4. The method according to claim 1, characterized in that, The method further includes: When the coefficient of adhesion between the tire and the road surface is not less than the preset coefficient of adhesion, or when the coefficient of adhesion between the tire and the road surface is less than the preset coefficient of adhesion and the motor adjustment torque is not less than 0, the target torque is determined based on the throttle opening of the current cycle.

5. The method according to claim 1, characterized in that, Calculating the motor acceleration in the current cycle based on the encoder signal includes: The candidate motor speed in the current cycle is calculated based on the encoder signal; When the candidate motor speed is within a preset speed range, the candidate motor speed is filtered to obtain the target motor speed; The motor acceleration for the current cycle is calculated based on the target motor speed.

6. A torque control device for an electric vehicle, the device being deployed on a two-wheeled electric vehicle, characterized in that, include: The signal acquisition module is used to acquire the encoder signal of the motor encoder in the current cycle; An acceleration calculation module is used to calculate the vehicle speed and motor acceleration in the current cycle based on the encoder signal; The coefficient determination module is used to calculate the tire-road adhesion coefficient in the current cycle based on the vehicle speed and predetermined road adhesion parameters; wherein, the road adhesion parameters include one or more of the following: drag coefficient, frontal area of ​​the electric vehicle when driving, and drag constant; The torque control module is used to determine the target torque of the motor in the current cycle based on the adhesion coefficient between the tire and the road surface and the motor acceleration, and to control the torque output by the motor in the current cycle according to the target torque. Determining the target torque of the motor in the current cycle based on the tire-road adhesion coefficient and the motor acceleration includes: The motor acceleration is input to a proportional-integral-derivative (PID) controller to obtain the motor regulating torque corresponding to the motor acceleration.
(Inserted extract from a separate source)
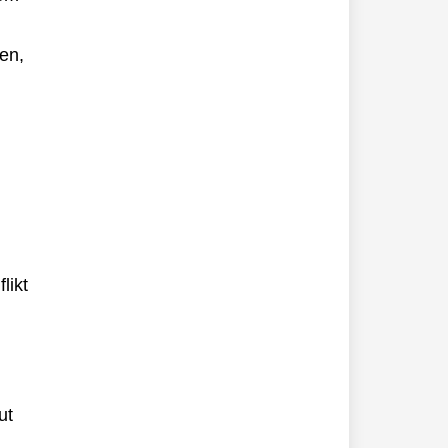
en,
.
likt
ut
Obtain the throttle opening of the electric vehicle in the current cycle; When the coefficient of adhesion between the tire and the road surface is less than the preset coefficient of adhesion and the motor adjustment torque is less than 0, the target torque is determined based on the throttle opening and the motor adjustment torque of the current cycle. The step of determining the target torque based on the throttle opening and the motor adjustment torque of the current cycle includes: If the throttle opening in the current cycle is greater than the throttle opening in the previous cycle, the given torque of the previous cycle obtained in advance and the adjustment torque are added together to obtain the target torque; If the throttle opening of the current cycle is not greater than the throttle opening of the previous cycle, the given torque of the current cycle is determined based on the throttle opening of the current cycle; the given torque of the current cycle and the adjustment torque are added together to obtain the target torque.

7. An electric vehicle, comprising a memory, a processor, and a computer program stored in the memory and executable on the processor, characterized in that, When the processor executes the program, it implements the electric vehicle torque control method as described in any one of claims 1 to 5.

8. A computer-readable storage medium having a computer program stored thereon, characterized in that, When the program is executed by the processor, it implements the electric vehicle torque control method as described in any one of claims 1 to 5.